Comparing Numba and Julia for a complex matrix computation

I finally was able to get the example running. Primarily I wanted to ask, whether the code and it’s style is okay, before I want to optimize it. I thought it would be somewhat faster even on a single core.
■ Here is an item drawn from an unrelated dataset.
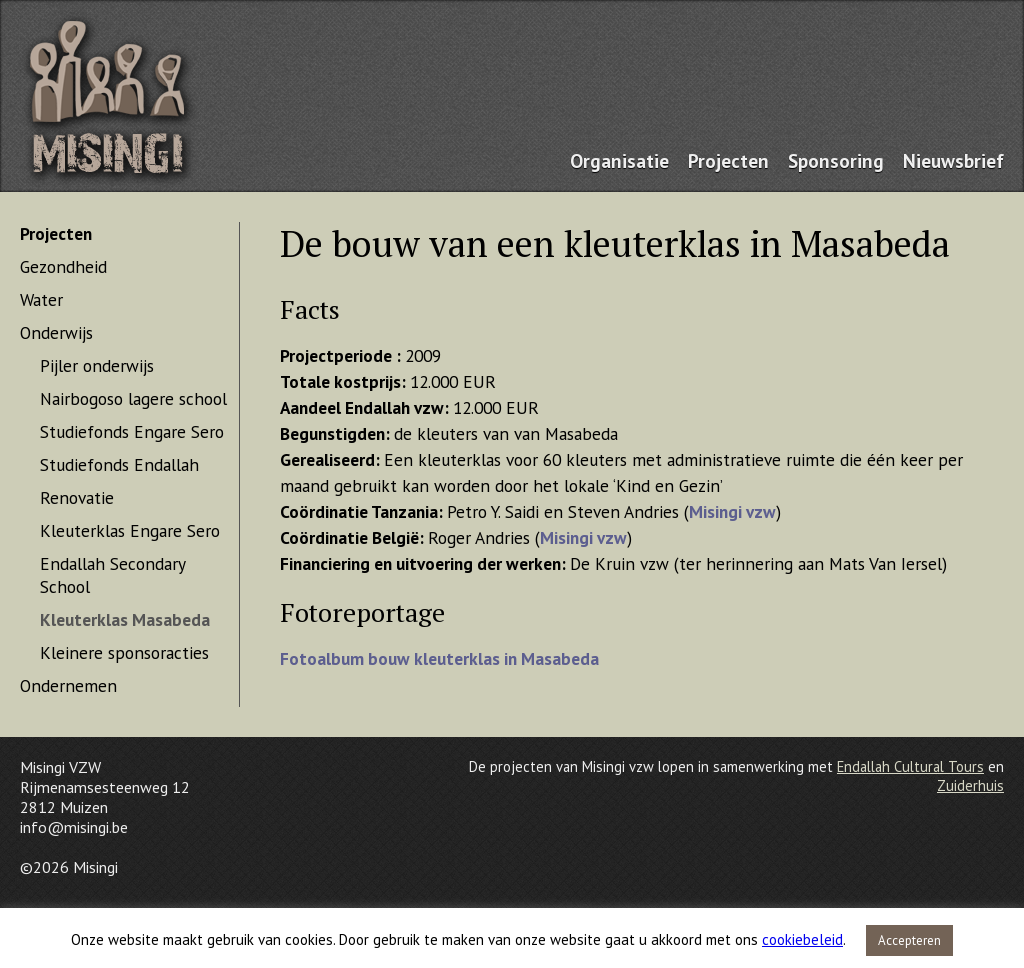 The image size is (1024, 968). I want to click on Pijler onderwijs, so click(97, 365).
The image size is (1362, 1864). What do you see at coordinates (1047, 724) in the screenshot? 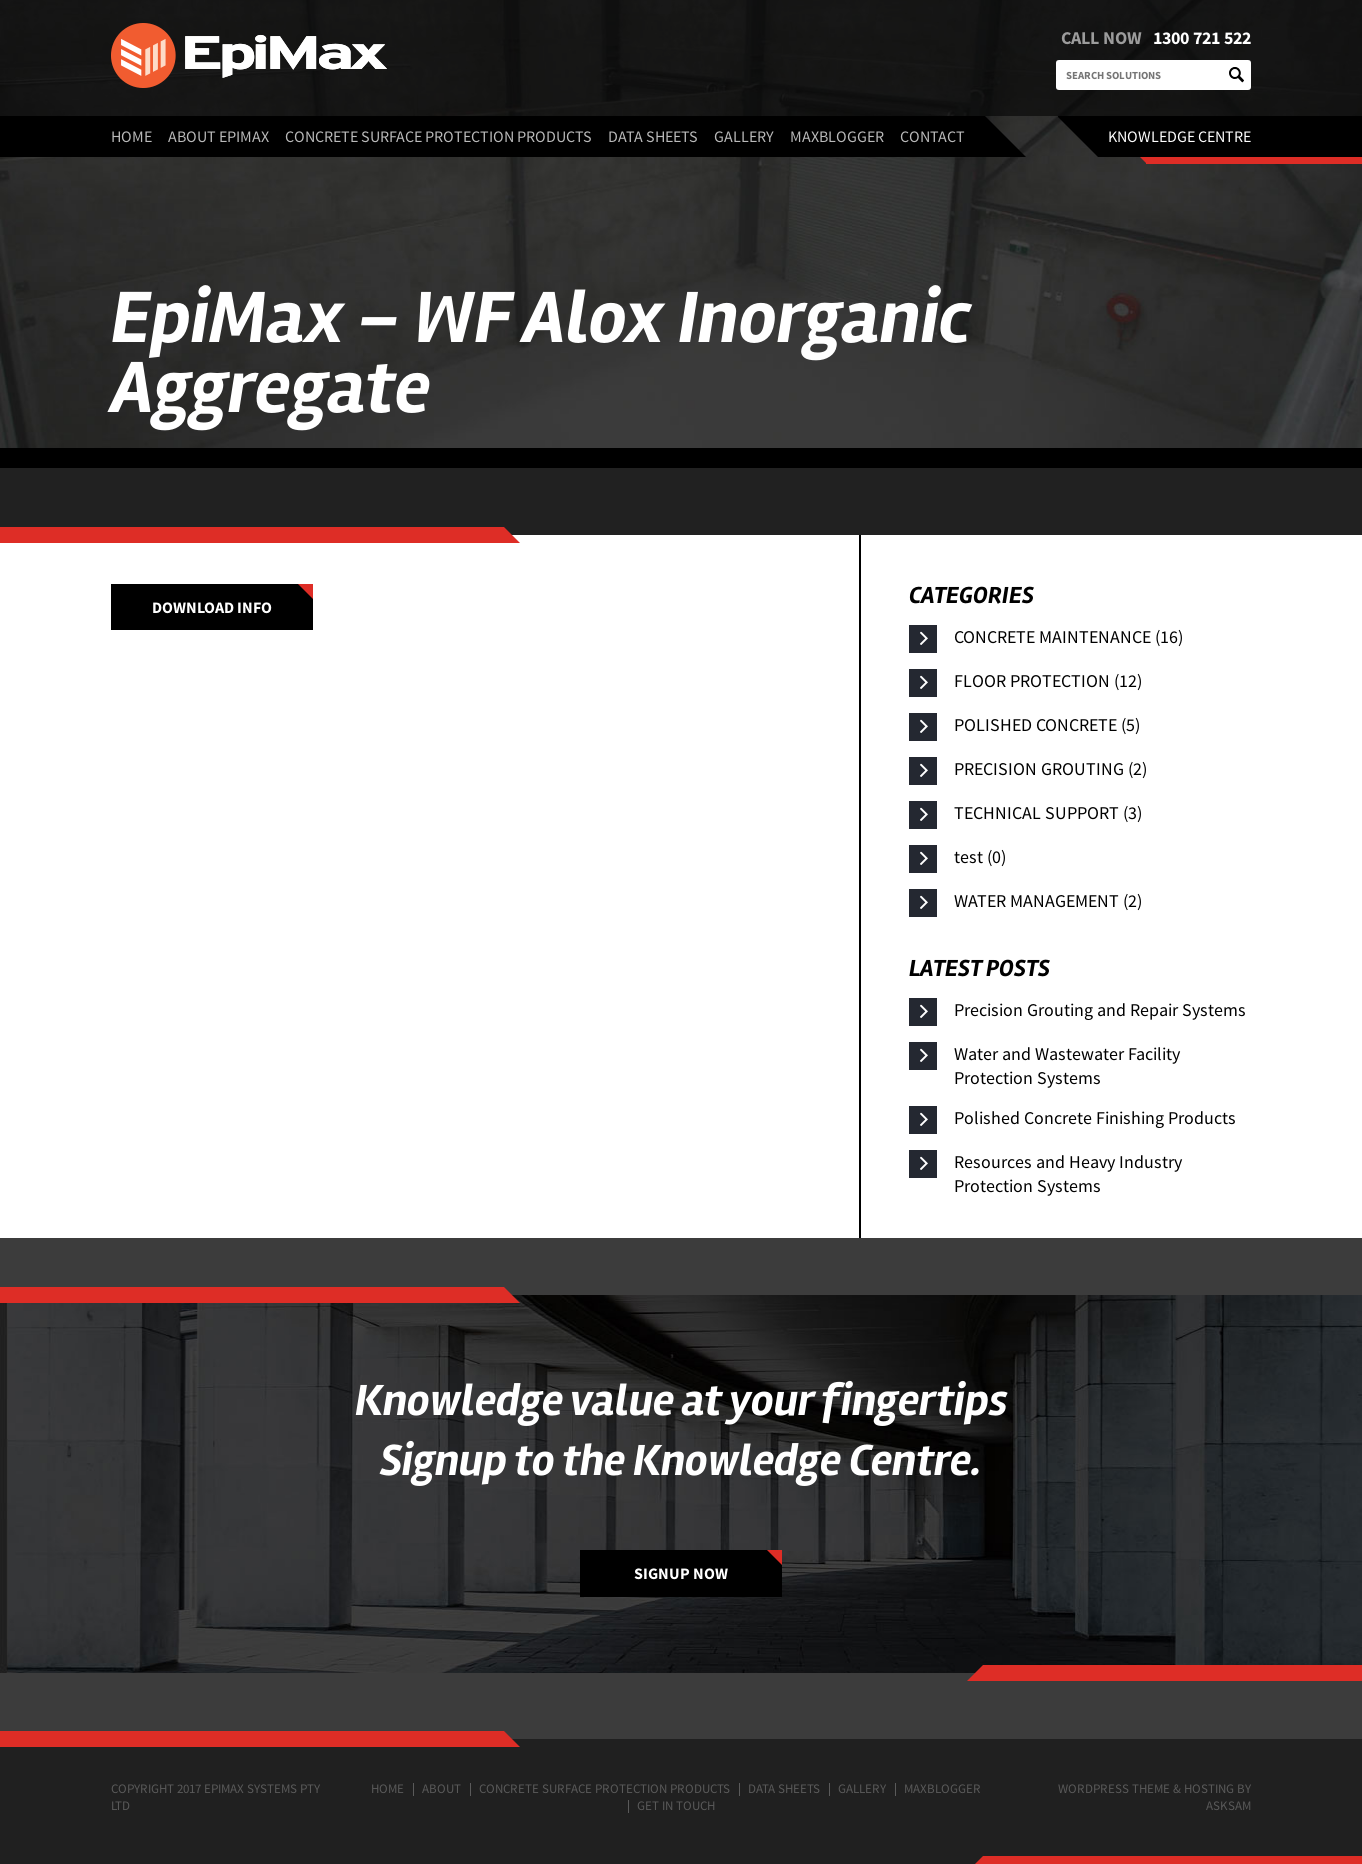 I see `POLISHED CONCRETE (5)` at bounding box center [1047, 724].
It also has a lot of allocations!

height, width = 187, 746;
org_sized = rand(Float32, (2001, 2001)) * 60;
shadow_time_hrs = zeros(Float32, size(org_sized));
height_mat = rand(Float32, (height, width)) * 100; 
angle_mat = round.(Int32, 2 .* atand.(0:height-1, (0:width-1)' .-(width/2-1))) .+ 1;

enlarged_size = zeros(eltype(org_sized), size(org_sized, 1) + height, size(org_sized, 2) + width);
enlarged_size[1:size(org_sized, 1), range(Int(width/2), length=size(org_sized, 2))] = org_sized;

function computeSumHours(org_sized, enlarged_size, angle_mat, height_mat, weights, y, x)
    height, width = size(height_mat)
    short_elevations = enlarged_size[y:y+height, x:x+width]
    shadowed_segments = zeros(eltype(weights), 361)

    for x2 in 1:width
        for y2 in 1:height
            overshadowed = (short_elevations[y2, x2] - org_sized[y, x]) > height_mat[y2, x2]
            if overshadowed
                angle = angle_mat[y2, x2]
                if shadowed_segments[angle] != 0.0
                    shadowed_segments[angle] = weights[angle]
                end
            end
        end
    end

    return sum(shadowed_segments)
end

function computeAllLines(org_sized, enlarged_size, angle_mat, height_mat, shadow_time_hrs, weights)
    for x in 1:size(org_sized, 2) - 1
        for y  in 1:size(org_sized, 1) - 1
            shadow_time_hrs[x, y] = computeSumHours(org_sized, enlarged_size, angle_mat, height_mat, weights, y, x)
        end
    end
    return shadow_time_hrs
end       

@time result = computeAllLines(org_sized, enlarged_size, angle_mat, height_mat, shadow_time_hrs, weights)

The timing:

1827.429890 seconds (12.02 M allocations: 2.050 TiB, 2.64% gc time, 0.00% compilation time)

What would be the next steps (after fixing the code) you would take to optimize it?